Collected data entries
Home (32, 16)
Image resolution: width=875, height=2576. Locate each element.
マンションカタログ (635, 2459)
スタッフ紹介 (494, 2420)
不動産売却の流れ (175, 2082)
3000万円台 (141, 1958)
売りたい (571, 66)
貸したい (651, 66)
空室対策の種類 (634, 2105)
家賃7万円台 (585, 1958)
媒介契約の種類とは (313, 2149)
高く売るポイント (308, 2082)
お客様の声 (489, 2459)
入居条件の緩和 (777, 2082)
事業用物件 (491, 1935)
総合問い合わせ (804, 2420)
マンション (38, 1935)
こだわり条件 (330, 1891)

Description of the task :: Repeat the data precisely, line by line.

Completed task ::
Home (32, 16)
Image resolution: width=875, height=2576. Locate each element.
マンションカタログ (635, 2459)
スタッフ紹介 (494, 2420)
不動産売却の流れ (175, 2082)
3000万円台 (141, 1958)
売りたい (571, 66)
貸したい (651, 66)
空室対策の種類 (634, 2105)
家賃7万円台 (585, 1958)
媒介契約の種類とは (313, 2149)
高く売るポイント (308, 2082)
お客様の声 (489, 2459)
入居条件の緩和 (777, 2082)
事業用物件 (491, 1935)
総合問い合わせ (804, 2420)
マンション (38, 1935)
こだわり条件 (330, 1891)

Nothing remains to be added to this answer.